Nor does using BEAM make it uniquely fitted to running on physical machines compared to other languages like java, go, C++, Rust, ... If your application is suited to running on a few droplets the language you are using is not likely the deciding factor for that.
> If you don't and you work in even a medium size company you likely work with what they have, which is increasingly kubernetes.
And that's totally fine, per my second and third paragraphs.
> OTP does not take care of orchestration if you must run more than 1 node.
No, but it (with BEAM) gets you most of the way there. The only thing not explicitly handled is spinning up the machine running that node (though you can certainly have the app itself drive that, e.g. by using the AWS API to spin up another EC2 instance with an AMI preconfigured to boot up and start ERTS). Once the machine is running, the application can use that node as a spawn() target and start throwing processes at it.

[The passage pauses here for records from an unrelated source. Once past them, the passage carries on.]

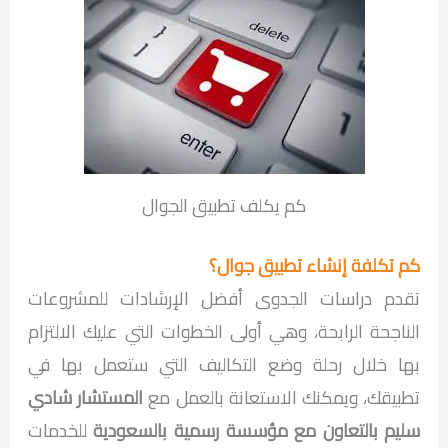
كم يكلف تطبيق الجوال
كم تكلفة إنشاء تطبيق جوال؟
تقدم دراسات الجدوى أفضل الإرشادات للمشروعات
الناجحة الرابحة، وهي أولى الخطوات التي عليك الالتزام
بها خلال رحلة وضع التكاليف التي ستعمل بها في
تطبيقك، ويمكنك الاستعانة بالعمل مع
المستشار شادي
سليم بالتعاون مع مؤسسة رسمية بالسعودية
للخدمات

> Nor does using BEAM make it uniquely fitted to running on physical machines compared to other languages like java, go, C++, Rust
BEAM (or at least some sort of Erlang VM) is (in conjunction with an application framework that can capitalize on it, like OTP) is exactly what pushes the needle toward running on a couple big machines instead of a bunch of little machines (and again, whether those big machines are containers or VMs or physical servers is an implementation detail). Java and Go and C++ and Rust don't have Erlang's/BEAM's process model; they're dependent on the OS to provide concurrency and isolation (though there's no particular reason why a JVM implementation couldn't support an Erlang-like process model, on that note; similar deal with a .NET CLR implementation, or any other VM).
The compelling reason to go with a bunch of small machines instead of a couple big machines is resource isolation (e.g. enforcing memory/disk/CPU quotas for specific applications). It's definitely possible to do this on an OS process level (i.e. by applying those quotas to the BEAM processes), but if you're already using something like Kubernetes, no reason to not use that particular hammer to smack that particular nail.

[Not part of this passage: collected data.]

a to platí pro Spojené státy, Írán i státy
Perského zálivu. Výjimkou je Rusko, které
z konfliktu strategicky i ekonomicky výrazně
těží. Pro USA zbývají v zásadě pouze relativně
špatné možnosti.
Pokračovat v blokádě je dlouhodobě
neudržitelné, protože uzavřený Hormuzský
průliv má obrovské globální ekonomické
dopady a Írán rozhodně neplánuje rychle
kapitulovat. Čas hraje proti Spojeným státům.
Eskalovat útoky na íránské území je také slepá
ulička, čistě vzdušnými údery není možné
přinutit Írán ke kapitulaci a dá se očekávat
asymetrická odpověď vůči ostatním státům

You can use Docker to provide a common/consistent base on which you'd build the nodes running your OTP applications. If you have zero non-OTP dependencies, then this is overkill (you'd be better off deploying directly to some server, be it a VM or bare-metal, and managing configuration/deployment on that level), but most real-world applications do have other Dockerizable dependencies (databases come to mind, though there's ongoing debate on whether or not putting Postgres in a Docker container is actually smart). Also, using Docker to abstract the runtime environment for BEAM does help considerably with deployment to various PaaS platforms (e.g. Heroku, Bluemix, Elastic Beanstalk, etc.).

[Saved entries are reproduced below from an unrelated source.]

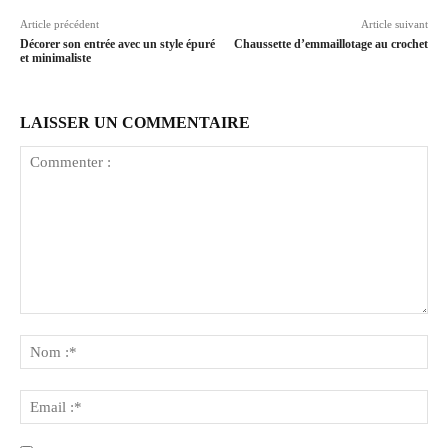
Article précédent
Article suivant
Décorer son entrée avec un style épuré
Chaussette d’emmaillotage au crochet
et minimaliste
LAISSER UN COMMENTAIRE
Commenter
:
No
:*
Ema
:*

Personally, I lean toward a couple big servers dedicated to BEAM instances (running all the OTP apps), and a couple big servers dedicated to some SQL database (usually Postgres). Whether you maintain those servers as Docker containers or EC2 instances or DO droplets or physical servers is an implementation detail that doesn't really matter that much as long as it works and it's easy for you (or your DevOps / sysadmin teams) to maintain.
On that note: I don't think it makes sense to have a bunch of little containerized microservices each running a separate BEAM and a separate set of OTP applications. OTP already takes care of that sort of orchestration, and OTP applications already are (or can be) microservices. Just throw 'em all into a big server and let BEAM's scheduler and OTP's supervision model do their jobs.